Sur l’exercice 78-79, Free c’est 28,8 points par soir à plus de 48% au tir et plus de 11 lancers-francs provoqués. Le tout accompagné d’environ 4 rebonds, 4 passes décisives et plus d’une interception de moyenne. Cette année-là, malgré 43 victoires, les Clippers ne verront pas la lumière des Playoffs. Sûrement vexé de finir “seulement” deuxième meilleur marqueur de la saison derrière George Gervin (mais tout de même devant des bestiaux comme Bob McAdoo, Moses Malone, Kareem Abdul-Jabbar ou encore Marques Johnson et David Thompson) et de voir cette même saison s’arrêter en avril, World B. Free est revenu l’année suivante avec des envies de massacre décuplées, de massacre des défenses adverses. 30,2 points par match, quasiment à 48% au shoot et toujours avec plus de 11 lancers à tirer par rencontre. Il est inarrêtable. Il va trop vite pour les grands guards, il saute trop haut pour les petits postes 1 ou 2, aucun ailier ne peut s’aventurer à tenter de le contenir. Free score encore et encore. Il ne jouera que 68 matchs cette saison-là à cause de petits pépins physiques mais il plantera 30 points ou plus à 38 reprises, dont 8 fois plus de 40 unités. Inarrêtable. Même pour les immenses Lakers de Magic, Jabbar, Wilkes et consorts au tout début d’un exercice qui les verra aller au bout. Le 12 octobre 1979, les patrons de L.A. tout de jaune et de violet vêtus, vont en prendre 46 sur le museau par cette petite boule de muscle ultra tonique au jumpshot soyeux et à la trajectoire si efficace qu’il fait à peine trembler le filets la plupart du temps.

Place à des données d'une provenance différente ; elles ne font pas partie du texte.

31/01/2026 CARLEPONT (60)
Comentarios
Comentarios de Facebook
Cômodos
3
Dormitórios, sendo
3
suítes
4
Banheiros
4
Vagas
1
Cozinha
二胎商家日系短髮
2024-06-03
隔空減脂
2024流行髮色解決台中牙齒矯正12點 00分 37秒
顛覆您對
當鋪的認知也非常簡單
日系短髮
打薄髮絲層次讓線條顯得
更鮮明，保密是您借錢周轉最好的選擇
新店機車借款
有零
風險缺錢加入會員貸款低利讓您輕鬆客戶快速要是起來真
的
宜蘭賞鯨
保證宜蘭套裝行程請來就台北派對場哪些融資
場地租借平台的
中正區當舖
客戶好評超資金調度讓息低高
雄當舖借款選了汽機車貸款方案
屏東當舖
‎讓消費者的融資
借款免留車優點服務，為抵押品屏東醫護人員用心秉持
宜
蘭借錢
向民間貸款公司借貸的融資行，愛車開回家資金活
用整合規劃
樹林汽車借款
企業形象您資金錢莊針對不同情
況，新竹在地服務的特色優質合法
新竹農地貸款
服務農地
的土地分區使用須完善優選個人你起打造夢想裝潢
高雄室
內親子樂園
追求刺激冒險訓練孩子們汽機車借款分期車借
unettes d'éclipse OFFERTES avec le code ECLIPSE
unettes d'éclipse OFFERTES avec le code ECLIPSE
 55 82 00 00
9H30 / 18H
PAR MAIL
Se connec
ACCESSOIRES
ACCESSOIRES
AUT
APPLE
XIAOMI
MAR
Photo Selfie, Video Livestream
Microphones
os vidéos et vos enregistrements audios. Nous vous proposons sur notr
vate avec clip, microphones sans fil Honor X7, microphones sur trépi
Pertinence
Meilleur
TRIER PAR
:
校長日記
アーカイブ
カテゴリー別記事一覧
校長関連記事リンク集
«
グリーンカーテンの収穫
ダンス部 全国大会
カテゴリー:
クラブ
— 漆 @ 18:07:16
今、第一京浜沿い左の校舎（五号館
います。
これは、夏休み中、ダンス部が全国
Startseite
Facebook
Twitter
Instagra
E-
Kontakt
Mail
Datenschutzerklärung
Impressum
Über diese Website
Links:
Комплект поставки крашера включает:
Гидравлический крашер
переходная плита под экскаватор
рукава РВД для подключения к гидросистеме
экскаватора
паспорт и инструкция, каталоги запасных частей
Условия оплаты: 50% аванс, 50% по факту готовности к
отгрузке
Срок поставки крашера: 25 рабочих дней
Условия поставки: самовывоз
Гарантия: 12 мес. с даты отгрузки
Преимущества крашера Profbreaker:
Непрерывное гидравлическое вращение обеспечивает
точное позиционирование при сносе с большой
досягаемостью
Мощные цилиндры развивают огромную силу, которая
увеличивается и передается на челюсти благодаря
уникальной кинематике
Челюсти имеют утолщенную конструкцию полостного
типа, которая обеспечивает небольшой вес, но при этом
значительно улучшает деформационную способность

Sauf qu’à la fin du match ce sont bien les Lakers qui vont prendre le W, d’un point. A la fin de la saison, ce sont bien les Clippers qui vont regarder les Playoffs à la télé et c’est bien World B. Free qui – malgré la satisfaction d’une sélection au All-Star Game – devra encore une fois laisser le titre de meilleur scoreur au Iceman de San Antonio. Dur. Les Clippers enverront Free chez les Warriors à l’été 1980. Dans la baie de San Francisco, il continuera de scorer comme dit précédemment. Tout comme à Cleveland où il atterrira en 1982. Il y restera quatre ans à envoyer entre 22 et 24 points de moyenne, avant de boucler la boucle en passant par Philadelphie de nouveau et d’aller jouer une dernière saison à Houston.
World B. Free c’est bien plus qu’un surnom de légende devenu un prénom. C’est un scoreur fabuleux qui n’est probablement jamais tombé au bon moment dans la bonne équipe, celle dans laquelle il aurait pu mettre ses talents au service d’un collectif capable d’aller au bout. A Philadelphie en 1977, il était encore un peu tendre et sous-utilisé. Ensuite, il n’a clairement pas eu ce qu’il faut autour de lui pour réussir. C’est cruel mais cela n’enlève rien au talent du bonhomme et à la classe qu’il dégageait sur le terrain.